A continuación cambiaron de tema para hablar de asuntos más mundanos, como los progresos realizados por los últimos iniciados, los preparativos para el siguiente rito de carácter público, o los ajustes del calendario previsto para aquel año, cuya elaboración resultaba de gran importancia para los agricultores y criadores de ganado.
—El verano será más corto que de costumbre…
De repente, un centinela apareció de la floresta y se plantó ante los druidas, interrumpiendo su conversación. El hombre necesitó de varios segundos para recuperar el aliento, ya que se había desplazado a la carrera durante todo el camino.
—¿Qué ocurre? —Por las prisas, Meriadec sabía que no podía tratarse de nada bueno.
—El rey Calum le requiere —anunció—. Se ha cometido un crimen.
5
Nisien reclamó la atención de su hijo, que debido a su escasez de entendederas se despistaba con facilidad. El hombre se inclinó sobre la tierra y le mostró cómo depositar la semilla en los surcos recién arados.
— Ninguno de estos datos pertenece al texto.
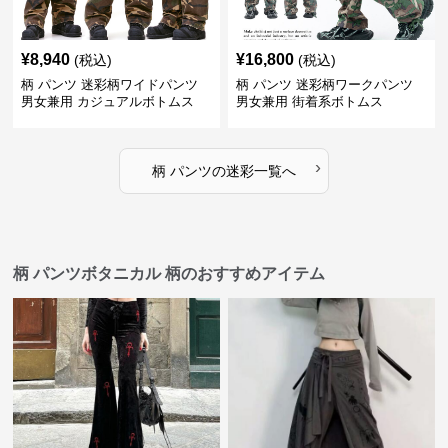
¥
8,940
¥
16,800
(税込)
(税込)
柄 パンツ 迷彩柄ワイドパンツ
柄 パンツ 迷彩柄ワークパンツ
男女兼用 カジュアルボトムス
男女兼用 街着系ボトムス
›
柄 パンツ
の
迷彩
一覧へ
柄 パンツボタニカル 柄のおすすめアイテム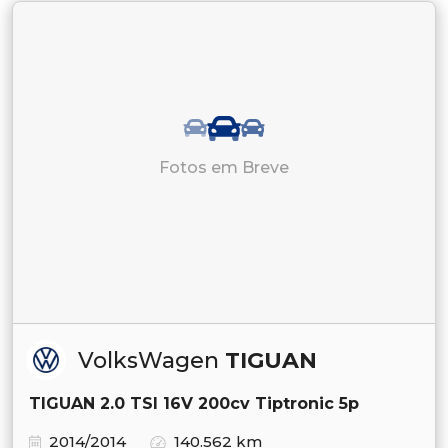
Fotos em Breve
VolksWagen
TIGUAN
TIGUAN 2.0 TSI 16V 200cv Tiptronic 5p
2014/2014
140.562 km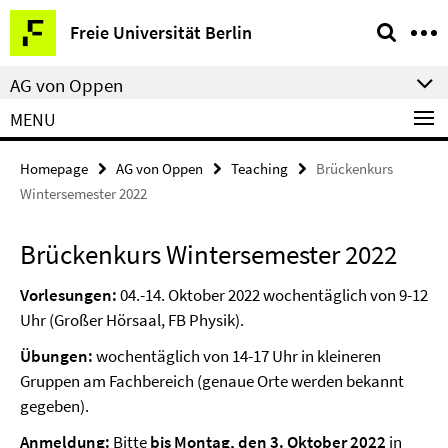
Springe
Service
Freie Universität Berlin
direkt
Navigation
zu
AG von Oppen
Inhalt
MENU
Homepage
AG von Oppen
Teaching
Brückenkurs
Wintersemester 2022
Brückenkurs Wintersemester 2022
Vorlesungen:
04.-14. Oktober 2022 wochentäglich von 9-12
Uhr (Großer Hörsaal, FB Physik).
Übungen:
wochentäglich von 14-17 Uhr in kleineren
Gruppen am Fachbereich (genaue Orte werden bekannt
gegeben).
Anmeldung:
Bitte
bis Montag, den 3. Oktober 2022
in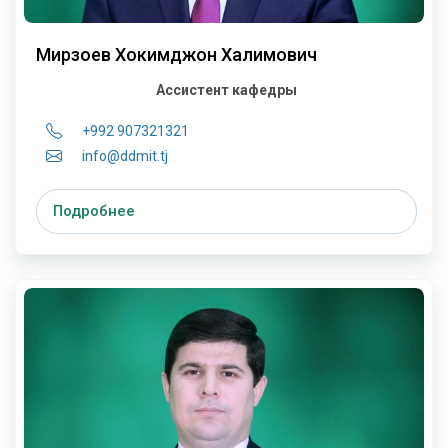
Мирзоев Хокимджон Халимович
Ассистент кафедры
+992 907321321
info@ddmit.tj
Подробнее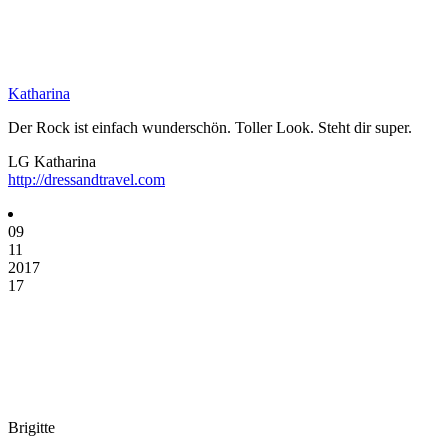
Katharina
Der Rock ist einfach wunderschön. Toller Look. Steht dir super.
LG Katharina
http://dressandtravel.com
09
11
2017
17
Brigitte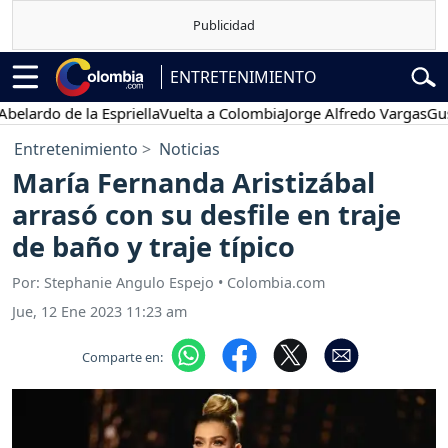
ENTRETENIMIENTO
o de la Espriella
Vuelta a Colombia
Jorge Alfredo Vargas
Gustavo P
Entretenimiento
Noticias
María Fernanda Aristizábal
arrasó con su desfile en traje
de baño y traje típico
Por: Stephanie Angulo Espejo • Colombia.com
Jue, 12 Ene 2023 11:23 am
Comparte en: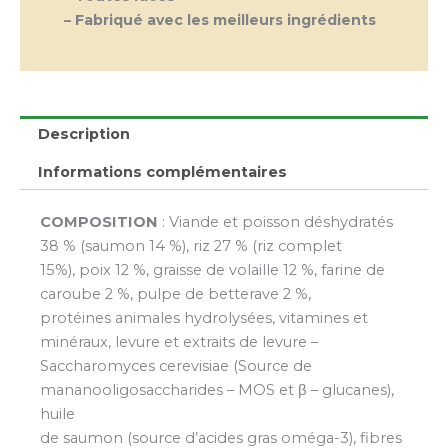
– Fabriqué avec les meilleurs ingrédients
Description
Informations complémentaires
COMPOSITION
: Viande et poisson déshydratés
38 % (saumon 14 %), riz 27 % (riz complet
15%), poix 12 %, graisse de volaille 12 %, farine de
caroube 2 %, pulpe de betterave 2 %,
protéines animales hydrolysées, vitamines et
minéraux, levure et extraits de levure –
Saccharomyces cerevisiae (Source de
mananooligosaccharides – MOS et β – glucanes),
huile
de saumon (source d’acides gras oméga-3), fibres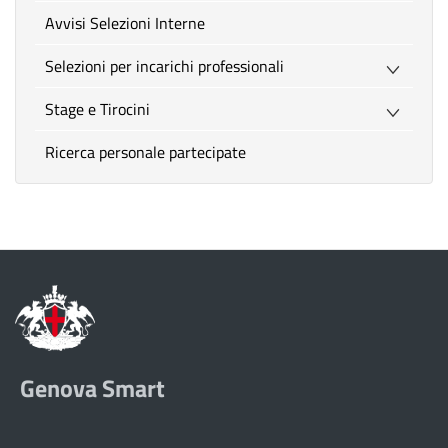
Avvisi Selezioni Interne
Selezioni per incarichi professionali
Stage e Tirocini
Ricerca personale partecipate
Genova Smart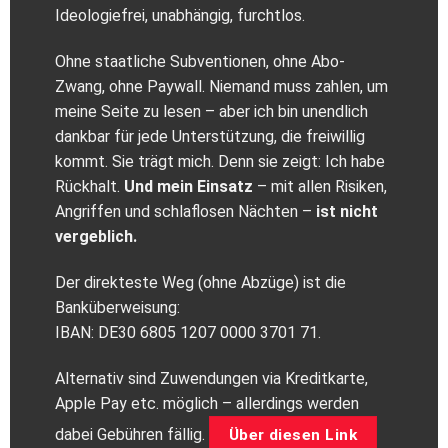
Ideologiefrei, unabhängig, furchtlos.
Ohne staatliche Subventionen, ohne Abo-
Zwang, ohne Paywall. Niemand muss zahlen, um
meine Seite zu lesen – aber ich bin unendlich
dankbar für jede Unterstützung, die freiwillig
kommt. Sie trägt mich. Denn sie zeigt: Ich habe
Rückhalt.
Und mein Einsatz
– mit allen Risiken,
Angriffen und schlaflosen Nächten –
ist nicht
vergeblich.
Der direkteste Weg (ohne Abzüge) ist die
Banküberweisung:
IBAN: DE30 6805 1207 0000 3701 71.
Alternativ sind Zuwendungen via Kreditkarte,
Apple Pay etc. möglich – allerdings werden
dabei Gebühren fällig.
Über diesen Link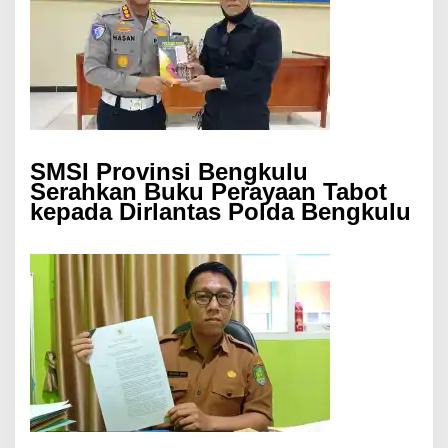
SMSI Provinsi Bengkulu
Serahkan Buku Perayaan Tabot
kepada Dirlantas Polda Bengkulu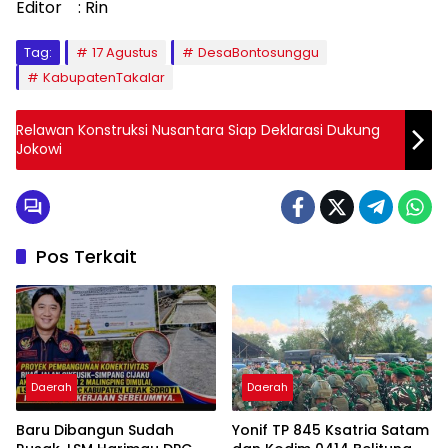
Editor : Rin
Tag:
17 Agustus
DesaBontosunggu
KabupatenTakalar
Relawan Konstruksi Nusantara Siap Deklarasi Dukung
Jokowi
Pos Terkait
Daerah
Daerah
Baru Dibangun Sudah
Yonif TP 845 Ksatria Satam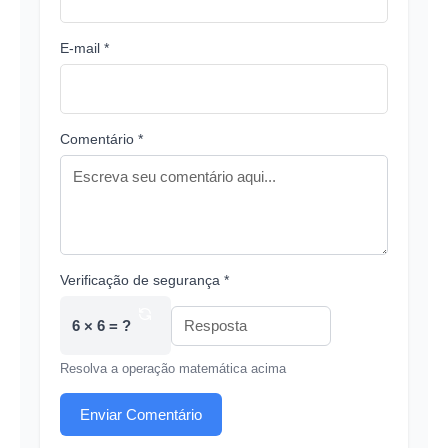
E-mail *
Comentário *
Verificação de segurança *
6 × 6 = ?
Resolva a operação matemática acima
Enviar Comentário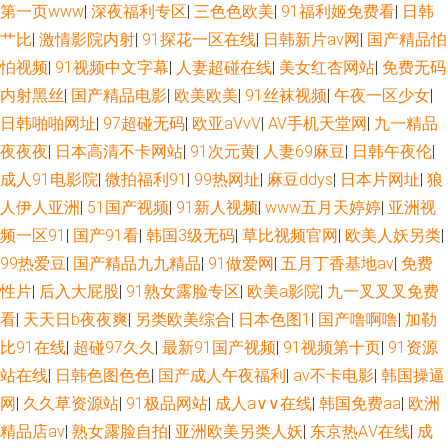
第一页www
|
深夜福利专区
|
三色色欧美
|
91福利姬免费看
|
日韩
机福利社91 午夜剧场福利姬 内射网站国产二区 色五月在线 五月天91视频 国
艹比
|
激情影院内射
|
91探花一区在线
|
日韩新片aⅴ网
|
国产精品怕
产TS在线播放 欧亚五区三级 91在线porn 国伦精伦品 尤物自拍成人 91网页
怕视频
|
91视频中文字幕
|
人妻超碰在线
|
美女红杏网站
|
免费无码
内射黑丝
|
国产精品电影
|
欧美欧美
|
91丝袜视频
|
午夜一区少女
|
在线看 超碰97人人调教 A片人妖 国产91 丝袜熟女一区在线 91视频国产网址
日韩啪啪网址
|
97超碰无码
|
欧亚aVvV
|
AV手机天堂网
|
九一精品
夜夜夜
|
日本高清不卡网站
|
91次元黄
|
人妻69麻豆
|
日韩午夜伦
|
国产欧美二 国产精品玖玖玖 人人摸人人摸 成人微拍福利导航 91视频人人 日
成人91电影院
|
微拍福利91
|
99热网址
|
麻豆ddys
|
日本片网址
|
狼
人伊人亚洲
|
51国产视频
|
91新人视频
|
www五月天婷婷
|
亚洲视
本淫乱人妻 欧美在线A√ 色色一本岛色 欧美中文字幕AV 国模日韩国产 亚洲
频一区91
|
国产91看
|
韩国3级无码
|
草比视频官网
|
欧美人妖另类
|
99热爱豆
|
国产精品九九精品
|
91做爱网
|
五月丁香基地av
|
免费
第四页 抖阴成人免费观看 午夜男人网 人妖操人妖 午夜av免费 av资源总站 日
性片
|
后入大屁股
|
91熟女露脸专区
|
欧美a影院
|
九一叉叉叉免费
本不卡一区 国产熟女一二三 www日夜夜无码 久久青青五月婷婷 欧美人妖视
看
|
天天日b夜夜爽
|
另类欧美综合
|
日本色图1
|
国产噜啊噜
|
加勒
比91在线
|
超碰97久久
|
最新91国产视频
|
91视频第十页
|
91资源
频 亚洲一线网站 91成人在线初夜 午夜av无码 蜜桃福利视频 探花福利在线
站在线
|
日韩色图色色
|
国产成人午夜福利
|
av不卡电影
|
韩国操逼
网
|
久久草资源站
|
91极品网站
|
成人a∨∨在线
|
韩国免费aa
|
欧洲
www99热 91视频18 91自慰 麻豆快播91 成人AV影音 久草婷婷 午夜激情福
精品店av
|
熟女露脸自拍
|
亚洲欧美另类人妖
|
东京热AⅤ在线
|
成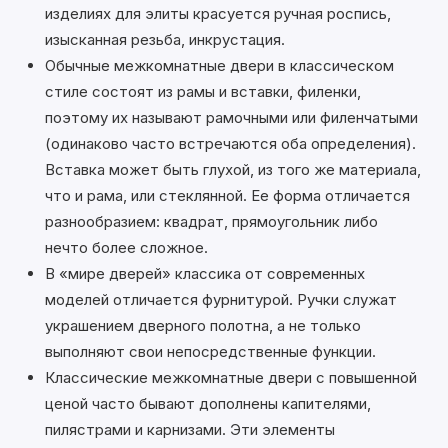
изделиях для элиты красуется ручная роспись,
изысканная резьба, инкрустация.
Обычные межкомнатные двери в классическом
стиле состоят из рамы и вставки, филенки,
поэтому их называют рамочными или филенчатыми
(одинаково часто встречаются оба определения).
Вставка может быть глухой, из того же материала,
что и рама, или стеклянной. Ее форма отличается
разнообразием: квадрат, прямоугольник либо
нечто более сложное.
В «мире дверей» классика от современных
моделей отличается фурнитурой. Ручки служат
украшением дверного полотна, а не только
выполняют свои непосредственные функции.
Классические межкомнатные двери с повышенной
ценой часто бывают дополнены капителями,
пилястрами и карнизами. Эти элементы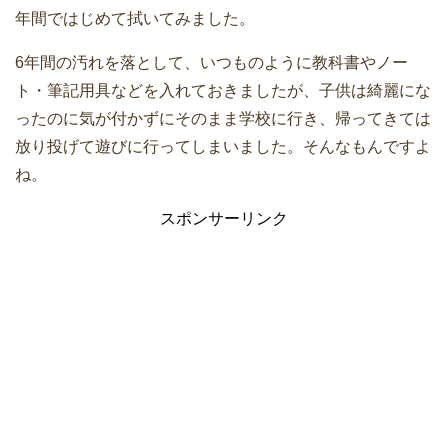
年間ではじめて拭いてみました。
6年間の汚れを落として、いつものように教科書やノー
ト・筆記用具などを入れておきましたが、子供は綺麗にな
ったのに気が付かずにそのまま学校に行き、帰ってきては
放り投げて遊びに行ってしまいました。そんなもんですよ
ね。
スポンサーリンク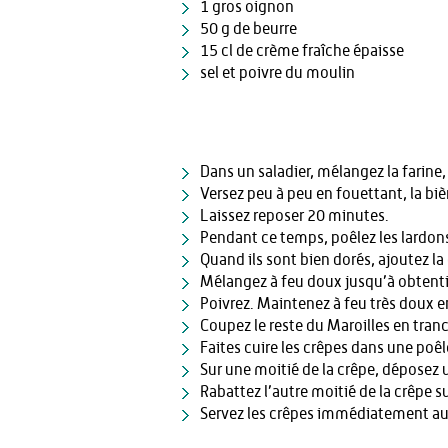
1 gros oignon
50 g de beurre
15 cl de crème fraîche épaisse
sel et poivre du moulin
Dans un saladier, mélangez la farine, 
Versez peu à peu en fouettant, la bière,
Laissez reposer 20 minutes.
Pendant ce temps, poêlez les lardons
Quand ils sont bien dorés, ajoutez la 
Mélangez à feu doux jusqu’à obten
Poivrez. Maintenez à feu très doux
Coupez le reste du Maroilles en tranc
Faites cuire les crêpes dans une poêl
Sur une moitié de la crêpe, déposez 
Rabattez l’autre moitié de la crêpe s
Servez les crêpes immédiatement au 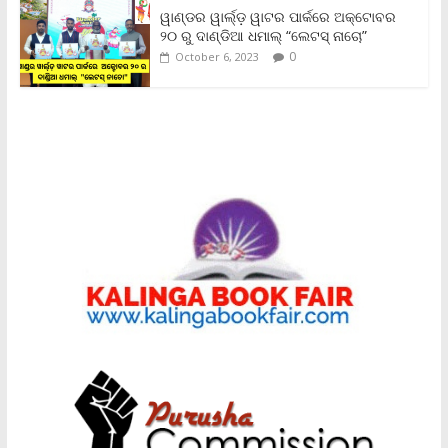
ୱାଣ୍ଡର ୱାର୍ଲ୍‌ଡ଼ ୱାଟର ପାର୍କରେ ଅକ୍ଟୋବର
୨୦ ରୁ ଦାଣ୍ଡିଆ ଧମାଲ୍ “ଲେଟସ୍ ନାଚୋ”
0
October 6, 2023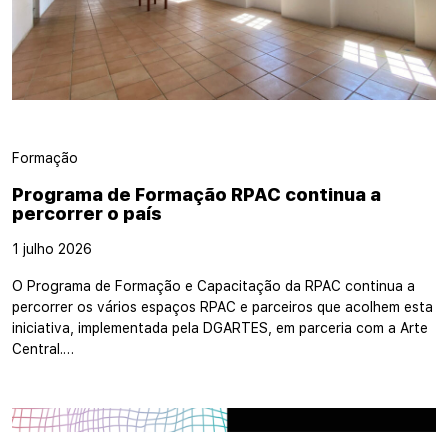
Formação
Programa de Formação RPAC continua a
percorrer o país
1 julho 2026
O Programa de Formação e Capacitação da RPAC continua a
percorrer os vários espaços RPAC e parceiros que acolhem esta
iniciativa, implementada pela DGARTES, em parceria com a Arte
Central.…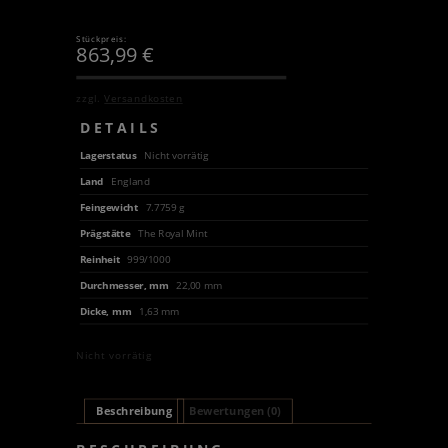
Stückpreis:
863,99
€
zzgl.
Versandkosten
DETAILS
Lagerstatus
Nicht vorrätig
Land
England
Feingewicht
7.7759 g
Prägstätte
The Royal Mint
Reinheit
999/1000
Durchmesser, mm
22,00 mm
Dicke, mm
1,63 mm
Nicht vorrätig
Beschreibung
Bewertungen (0)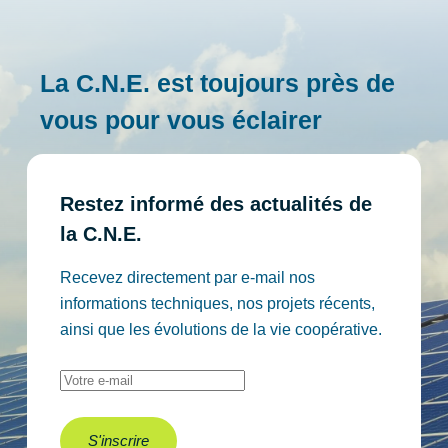
La C.N.E. est toujours près de
vous pour vous éclairer
Restez informé des actualités
de
la C.N.E.
Recevez directement par e-mail nos
informations techniques, nos projets récents,
ainsi que les évolutions de la vie coopérative.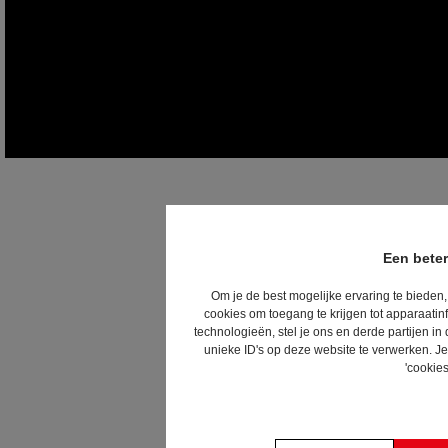
Een beter
Om je de best mogelijke ervaring te bieden,
cookies om toegang te krijgen tot apparaatin
technologieën, stel je ons en derde partijen 
unieke ID's op deze website te verwerken. Je
'cookies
—Este proceso es más delicado de lo que parece —explicó—. Para que pueda germinar, la simiente no puede enterrarse demasiado. Aunque al mismo tiempo debes procurar que quede lo suficientemente protegida como para evitar que los pájaros se la puedan comer.
Anghus asintió como si lo hubiese asimilado a la primera, aunque su padre sabía que a lo largo de los siguientes días tendría que repetírselo tres o cuatro veces más.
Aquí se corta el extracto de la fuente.